▸ EXERCISE BRIEF: Repeat exactly the lines of the listing from the line containing "robusten Verpackung" through its last line, and nothing beyond them.

▸ RECORD SET:
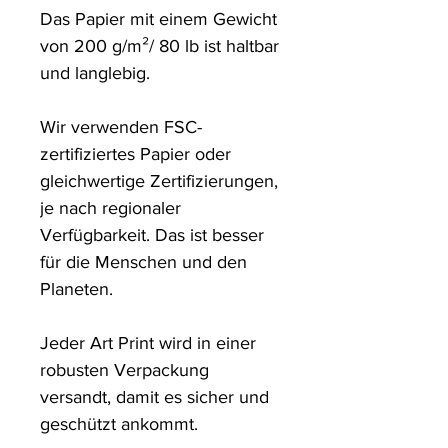
Das Papier mit einem Gewicht 
von 200 g/m²/ 80 lb ist haltbar 
und langlebig.

Wir verwenden FSC-
zertifiziertes Papier oder 
gleichwertige Zertifizierungen, 
je nach regionaler 
Verfügbarkeit. Das ist besser 
für die Menschen und den 
Planeten.

Jeder Art Print wird in einer 
robusten Verpackung 
versandt, damit es sicher und 
geschützt ankommt.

▸ TASK SOLUTION:
robusten Verpackung 
versandt, damit es sicher und 
geschützt ankommt.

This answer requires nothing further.